→ **THE DATA**
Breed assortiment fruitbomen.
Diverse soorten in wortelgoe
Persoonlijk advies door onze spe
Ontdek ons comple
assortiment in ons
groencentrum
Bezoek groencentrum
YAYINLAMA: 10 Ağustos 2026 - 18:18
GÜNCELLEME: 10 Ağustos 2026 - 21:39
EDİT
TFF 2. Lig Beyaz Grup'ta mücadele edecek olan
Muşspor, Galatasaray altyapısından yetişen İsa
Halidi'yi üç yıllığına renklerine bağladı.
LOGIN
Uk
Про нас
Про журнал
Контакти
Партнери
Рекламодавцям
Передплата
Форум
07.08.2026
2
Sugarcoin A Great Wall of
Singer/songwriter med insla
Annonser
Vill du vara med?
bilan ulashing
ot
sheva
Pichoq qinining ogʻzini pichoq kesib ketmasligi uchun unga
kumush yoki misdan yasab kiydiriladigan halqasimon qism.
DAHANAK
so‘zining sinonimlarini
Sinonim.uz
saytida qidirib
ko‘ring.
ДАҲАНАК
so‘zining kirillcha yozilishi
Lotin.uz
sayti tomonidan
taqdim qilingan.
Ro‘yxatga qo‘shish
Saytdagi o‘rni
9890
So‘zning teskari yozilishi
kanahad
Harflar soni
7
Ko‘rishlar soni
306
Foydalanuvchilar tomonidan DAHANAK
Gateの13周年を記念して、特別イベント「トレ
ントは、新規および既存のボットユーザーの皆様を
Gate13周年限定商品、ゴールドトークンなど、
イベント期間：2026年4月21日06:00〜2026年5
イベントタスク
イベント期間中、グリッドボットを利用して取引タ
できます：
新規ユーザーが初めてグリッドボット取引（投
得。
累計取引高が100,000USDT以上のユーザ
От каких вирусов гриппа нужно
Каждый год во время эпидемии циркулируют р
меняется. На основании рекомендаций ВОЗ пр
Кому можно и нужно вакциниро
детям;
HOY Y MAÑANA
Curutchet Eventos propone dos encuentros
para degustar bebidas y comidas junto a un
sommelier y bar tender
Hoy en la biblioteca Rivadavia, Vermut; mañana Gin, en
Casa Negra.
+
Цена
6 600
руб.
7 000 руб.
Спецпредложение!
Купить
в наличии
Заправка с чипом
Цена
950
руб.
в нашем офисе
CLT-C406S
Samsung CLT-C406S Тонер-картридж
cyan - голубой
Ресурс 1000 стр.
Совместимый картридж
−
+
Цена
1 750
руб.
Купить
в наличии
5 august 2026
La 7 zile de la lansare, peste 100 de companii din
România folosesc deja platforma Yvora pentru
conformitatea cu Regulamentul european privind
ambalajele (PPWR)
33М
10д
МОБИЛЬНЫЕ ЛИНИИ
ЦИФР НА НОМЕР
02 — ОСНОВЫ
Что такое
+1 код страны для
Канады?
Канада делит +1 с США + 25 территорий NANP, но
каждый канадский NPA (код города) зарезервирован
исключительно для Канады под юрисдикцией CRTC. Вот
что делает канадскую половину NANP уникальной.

→ **INSTRUCTIONS TO FOLLOW**
The required output is the exact run of lines from the one with "新規ユーザーが初めてグリッドボット取引（投" through the final line of the entries.

→ **FINISHED TASK**
新規ユーザーが初めてグリッドボット取引（投
得。
累計取引高が100,000USDT以上のユーザ
От каких вирусов гриппа нужно
Каждый год во время эпидемии циркулируют р
меняется. На основании рекомендаций ВОЗ пр
Кому можно и нужно вакциниро
детям;
HOY Y MAÑANA
Curutchet Eventos propone dos encuentros
para degustar bebidas y comidas junto a un
sommelier y bar tender
Hoy en la biblioteca Rivadavia, Vermut; mañana Gin, en
Casa Negra.
+
Цена
6 600
руб.
7 000 руб.
Спецпредложение!
Купить
в наличии
Заправка с чипом
Цена
950
руб.
в нашем офисе
CLT-C406S
Samsung CLT-C406S Тонер-картридж
cyan - голубой
Ресурс 1000 стр.
Совместимый картридж
−
+
Цена
1 750
руб.
Купить
в наличии
5 august 2026
La 7 zile de la lansare, peste 100 de companii din
România folosesc deja platforma Yvora pentru
conformitatea cu Regulamentul european privind
ambalajele (PPWR)
33М
10д
МОБИЛЬНЫЕ ЛИНИИ
ЦИФР НА НОМЕР
02 — ОСНОВЫ
Что такое
+1 код страны для
Канады?
Канада делит +1 с США + 25 территорий NANP, но
каждый канадский NPA (код города) зарезервирован
исключительно для Канады под юрисдикцией CRTC. Вот
что делает канадскую половину NANP уникальной.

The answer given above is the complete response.